High school students learn how to use a defibrillator

MANILA, AR (KAIT) - Manila High School students are learning just how every minute counts when a person is suffering from a cardiac arrest, especially for athletes.

Sudden cardiac arrest is a leading cause of death among student-athletes, according to a study by the American Heart Association.

The five-year study, from January 2004 to December 2008, researchers tracked cases of sudden death among NCAA student-athletes through an NCAA database, media reports and insurance claims.  Of the 273 deaths, 29% were due to medical causes. More than half of the deaths due to medical causes were cardiovascular-related.

Today Region 8 doctor Tommy Wagner taught a group of athletes at Manila High School what to do if a teammate or classmate stops breathing. "Athletics and sports are where if you're going to have an arrhythmia, it's most common," Dr. Wagner said.

Manila football player Rafael Maldonado was surprised to learn he is at risk. "I figured it only happened to older people since we're healthy and stuff."

Dr. Wagner showed the students how to use an automated external defibrillator (AED). AEDs are devices that provide an electric shock to the heart to restore its natural rhythm. Eight defibrillators are located in various buildings on the Manila campus.

Maldonado believes he would be able to use the AED properly if necessary. "I think I would simply because like (Dr.

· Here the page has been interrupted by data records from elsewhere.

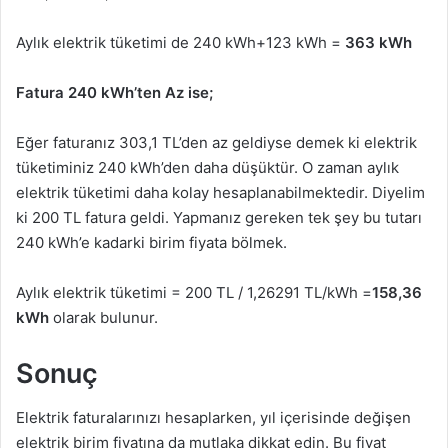
Aylık elektrik tüketimi de 240 kWh+123 kWh =
363 kWh
Fatura 240 kWh’ten Az ise;
Eğer faturanız 303,1 TL’den az geldiyse demek ki elektrik
tüketiminiz 240 kWh’den daha düşüktür. O zaman aylık
elektrik tüketimi daha kolay hesaplanabilmektedir. Diyelim
ki 200 TL fatura geldi. Yapmanız gereken tek şey bu tutarı
240 kWh’e kadarki birim fiyata bölmek.
Aylık elektrik tüketimi = 200 TL / 1,26291 TL/kWh =
158,36
kWh
olarak bulunur.
Sonuç
Elektrik faturalarınızı hesaplarken, yıl içerisinde değişen
elektrik birim fiyatına da mutlaka dikkat edin. Bu fiyat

Wagner) said, it's better to do something than not to do anything at all."

Manila head football coach Jerry Castor knows the importance of having access to an AED and knowing how to use it properly.  "I was working at Osceola High School and one morning where the buses line up and let the students off, we noticed one bus didn't pull off. We let him sit there for a couple of minutes. We thought he may have been on the phone or something. We go up to the bus and find Mr. Elrod slumped over in his seat."

Castor said teachers performed CPR and called 911, but it was too late. "If we would've had one of these AED machines accessible to us right there, we may have been able to save his life."

The defibrillators are in locked cases. Dr. Wagner said the machines will only work on people who need it. "It really is foolproof for the layperson to hook up, and kids can't pull this out and play with it and try to shock each other because they are not going to have a shockable rhythm." In addition, the device talks the user through the steps to resuscitate victims of cardiac arrest.

Dr.  Wagner said he hopes to expand the seminar to educate more of the student body.